Un altro esempio: il programma europeo per nuovi caccia FCAS da 100 miliardi di euro, per cui Germania, Francia e Spagna hanno unito le forze nel 2017 con l'obiettivo di liquidare gli aerei russi entro il 2040. Risultato: la Germania sta valutando di ritirarsi dal progetto a causa di insormontabili divergenze con la Francia, che vuole gestire il progetto da sola e intascare una parte dei proventi. I soldi sono stati spesi, ma non ci sono aerei.

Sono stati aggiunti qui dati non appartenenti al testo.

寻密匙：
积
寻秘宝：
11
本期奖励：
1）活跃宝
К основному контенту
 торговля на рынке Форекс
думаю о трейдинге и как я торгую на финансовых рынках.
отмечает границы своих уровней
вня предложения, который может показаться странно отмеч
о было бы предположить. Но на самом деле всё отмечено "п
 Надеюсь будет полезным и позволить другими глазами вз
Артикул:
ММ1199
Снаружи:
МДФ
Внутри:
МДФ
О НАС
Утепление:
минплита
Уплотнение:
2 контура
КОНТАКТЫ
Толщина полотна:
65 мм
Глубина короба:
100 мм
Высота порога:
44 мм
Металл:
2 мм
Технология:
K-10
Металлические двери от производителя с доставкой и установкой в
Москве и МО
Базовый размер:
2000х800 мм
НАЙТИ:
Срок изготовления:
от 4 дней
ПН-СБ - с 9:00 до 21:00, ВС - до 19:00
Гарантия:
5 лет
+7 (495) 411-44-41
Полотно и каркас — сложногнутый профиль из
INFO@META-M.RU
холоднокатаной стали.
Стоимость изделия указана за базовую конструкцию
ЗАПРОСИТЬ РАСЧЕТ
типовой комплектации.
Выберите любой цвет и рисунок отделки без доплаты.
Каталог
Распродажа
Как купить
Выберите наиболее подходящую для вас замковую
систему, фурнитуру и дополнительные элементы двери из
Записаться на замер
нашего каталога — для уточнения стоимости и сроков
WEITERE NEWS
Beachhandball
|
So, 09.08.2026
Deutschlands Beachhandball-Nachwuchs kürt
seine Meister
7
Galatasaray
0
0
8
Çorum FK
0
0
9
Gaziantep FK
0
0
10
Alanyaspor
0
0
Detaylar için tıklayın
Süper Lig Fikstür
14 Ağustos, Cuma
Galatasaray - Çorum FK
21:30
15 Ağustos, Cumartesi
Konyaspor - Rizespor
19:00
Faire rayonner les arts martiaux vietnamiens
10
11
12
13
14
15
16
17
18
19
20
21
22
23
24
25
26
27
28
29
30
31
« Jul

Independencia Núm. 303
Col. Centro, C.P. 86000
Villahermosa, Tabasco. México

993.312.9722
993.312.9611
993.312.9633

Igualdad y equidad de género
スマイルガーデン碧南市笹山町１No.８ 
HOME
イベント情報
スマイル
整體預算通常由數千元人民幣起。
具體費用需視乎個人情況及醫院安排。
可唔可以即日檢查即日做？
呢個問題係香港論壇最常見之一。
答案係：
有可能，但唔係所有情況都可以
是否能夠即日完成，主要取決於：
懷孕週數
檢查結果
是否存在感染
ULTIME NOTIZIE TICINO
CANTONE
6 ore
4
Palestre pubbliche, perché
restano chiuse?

Tuttavia, i vertici UE e NATO non sono afflitti dal fatto che i fondi per la difesa contro i “malvagi russi” e gli aiuti all'Ucraina stiano andando in fumo: i comuni contribuenti europei trasaliranno, ma pagheranno. L'ex Segretario NATO, Jens Stoltenberg, ha riassunto brillantemente la situazione: «Un miliardo per la difesa dell'Ucraina è un miliardo in meno per assistenza sanitaria o istruzione. Ma, un prezzo più alto, sarebbe quello di permettere a Putin di vincere. Pertanto, dobbiamo farci carico dei costi e pagare per la pace». Ecco: pagate per la loro “pace” da cimitero.
Parafrasando al contrario Victor Hugo de “Il '93”, vien da dire che sotto un tempio di civilizzazione si costruisce un patibolo su cui porre il collo delle masse lavoratrici dei paesi europei.